-- Your task --
What is needed is an exact transcription of every record, minus the pictures.
§ §
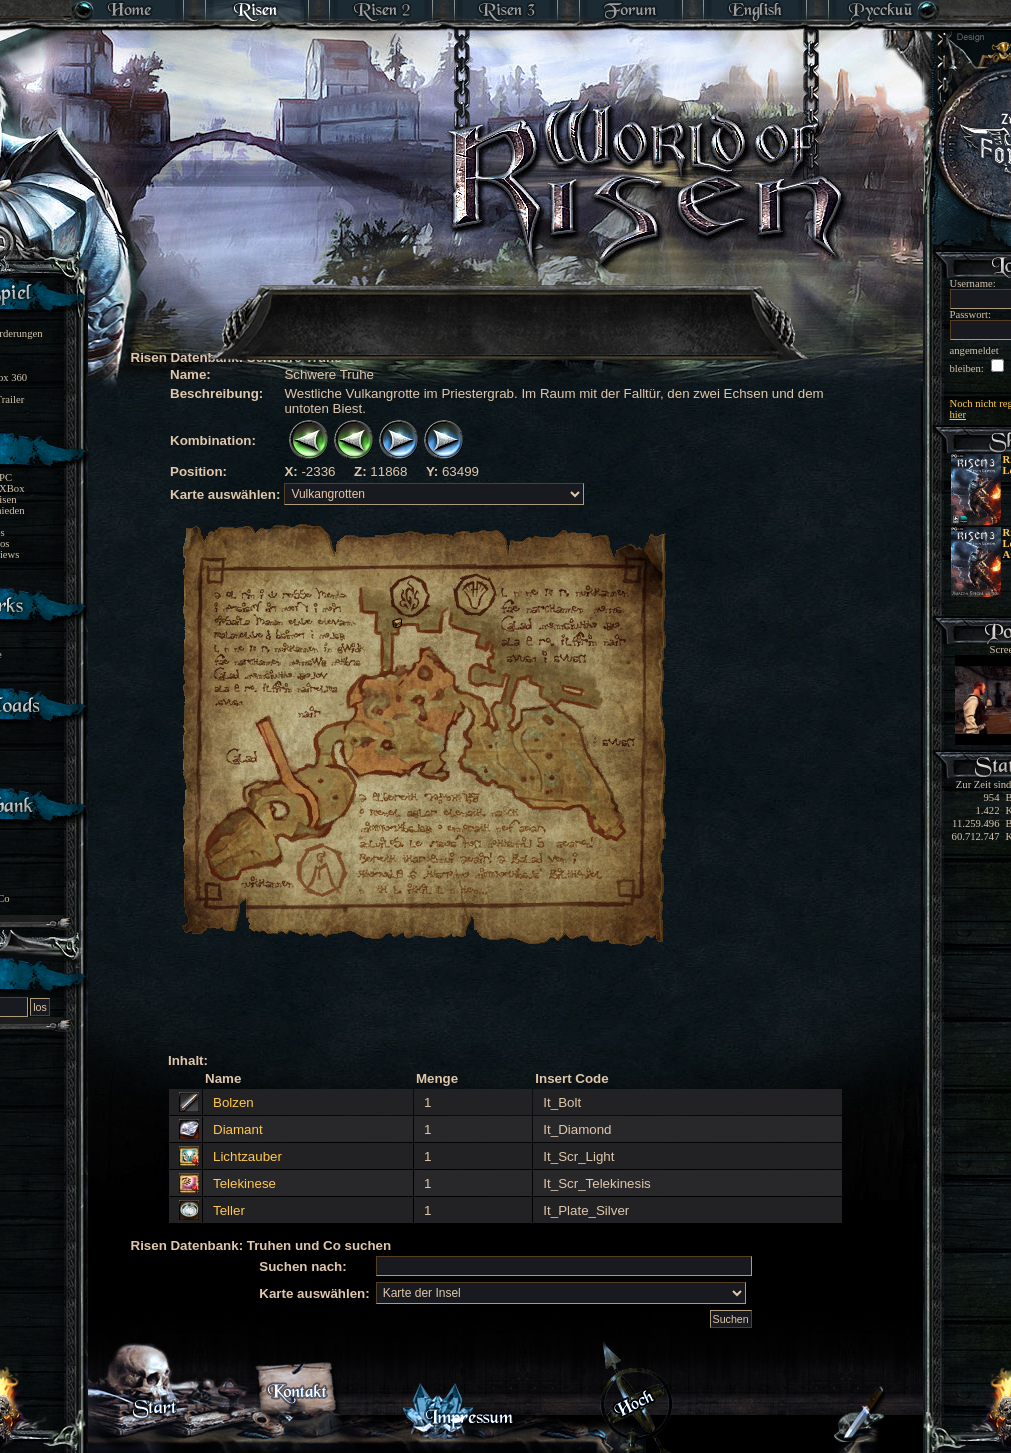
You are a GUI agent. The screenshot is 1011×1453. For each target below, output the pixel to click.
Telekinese (244, 1183)
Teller (229, 1210)
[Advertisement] (507, 310)
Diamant (238, 1129)
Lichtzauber (247, 1156)
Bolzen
§ §
-- Response below --
You are a GUI agent. The screenshot is 1011×1453. For each target below, output the pixel to click.
Telekinese (244, 1183)
Teller (229, 1210)
[Advertisement] (507, 310)
Diamant (238, 1129)
Lichtzauber (247, 1156)
Bolzen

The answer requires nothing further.